So, I bought my first pair of Spanx last week to wear under my dress for my brother-in-law’s wedding. (Well, not actually Spanx another – I’m sure much lesser – brand from The Hudson’s Bay Company but you get the idea.)
I don’t think I fully understood what I was getting myself into.
I mean, these gitch are the envy of every granny-panty ever made. A single pair is about $50 – one pair of underwear, essentially – and mine are the cheap knock-offs!
However, I need them to wear under fancy dresses and the like to smooth out what I will call my “life lines”: the extra bits of me that have grown from experiences like birthing too many children and eating too many Lays Dill Pickle Chips. Yep, that’s right. I paid good money to strategically stuff pieces of me into the largest pair of undies you’ve ever seen. A pretty picture? Maybe.

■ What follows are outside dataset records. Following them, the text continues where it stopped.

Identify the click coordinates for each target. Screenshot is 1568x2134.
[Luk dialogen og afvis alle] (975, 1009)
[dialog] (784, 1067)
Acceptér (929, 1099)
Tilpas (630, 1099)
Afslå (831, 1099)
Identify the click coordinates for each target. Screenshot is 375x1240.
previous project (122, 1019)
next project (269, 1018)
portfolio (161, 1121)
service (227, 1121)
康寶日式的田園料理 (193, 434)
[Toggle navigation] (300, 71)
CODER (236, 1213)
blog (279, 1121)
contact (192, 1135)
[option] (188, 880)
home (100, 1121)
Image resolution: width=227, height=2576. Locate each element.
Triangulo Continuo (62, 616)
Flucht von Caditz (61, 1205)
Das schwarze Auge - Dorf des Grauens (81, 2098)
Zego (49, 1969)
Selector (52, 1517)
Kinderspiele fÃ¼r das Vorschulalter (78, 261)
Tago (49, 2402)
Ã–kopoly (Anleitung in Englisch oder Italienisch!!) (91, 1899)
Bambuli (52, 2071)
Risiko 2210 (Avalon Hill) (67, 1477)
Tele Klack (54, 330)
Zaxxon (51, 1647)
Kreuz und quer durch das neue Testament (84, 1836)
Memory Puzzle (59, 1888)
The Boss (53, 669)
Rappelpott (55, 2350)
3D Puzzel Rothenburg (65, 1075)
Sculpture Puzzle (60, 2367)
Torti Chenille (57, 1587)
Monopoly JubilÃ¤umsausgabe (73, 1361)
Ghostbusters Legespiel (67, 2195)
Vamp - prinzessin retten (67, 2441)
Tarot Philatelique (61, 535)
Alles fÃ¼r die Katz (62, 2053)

Yes, I could just sport a lovely muumuu to the family wedding but if it is a choice between grandma’s outerwear and grandma’s underwear I’d rather hide this necessary evil and pretend my weight issues away. The muumuu is a dead giveaway that I have been eating like a cow. (I realize this blog is too, but so few people read it.)
So, the big day arrives. I’m prepping for my debut as a 10-pound-lighter-looking goddess in the bathroom of the Holiday Inn because I know there will be no end of photography on this occasion. I’m showered, shaved, newly coiffed, and ready to go out into the world until I try on my undergarments. And they suck.
Ladies, it is no small feat to get into these things, let me tell you. It is no spa treatment. I could pay the same cash for a lovely pedi and be much less aware of my shortcomings. Because, after squeezing my parts into the proper places with several grunts of dismay, I stood in front of the mirror and realized one simple thing.
I am NOT 10 pounds lighter.
I am merely bound by the modern equivalent of the corset and my lack of self-discipline.
Spanx are a merely a Band-Aid solution. Sure, they work wonders to conceal my flaws for a few hours but nothing has really changed. It’s all a façade.
As many of you know, I have struggled for sometime to maintain a healthy lifestyle but it is so much easier to stuff it than to actually make changes. I am weak and my resolutions fail and I continue to find myself in front of the mirror, confronting the truth.
And the fact that Spanx (and wannabe Spanx) fly off the shelves indicates to me that I may not be alone in this battle against the bulge. C’mon friends, surely I’m not the only muffin-topper out there that needs some encouragement!
How can we come together to create a prettier picture that embraces health and wellness in all its forms – including our bodies? How can we get beyond the lies we tell ourselves and really find some freedom?
Maybe if we all rally together we can help each other confront the truths about this deeply spiritual issue. Is it possible?
Is it time for a support group instead of support panties? I’d like to think so. Let me know if you are in.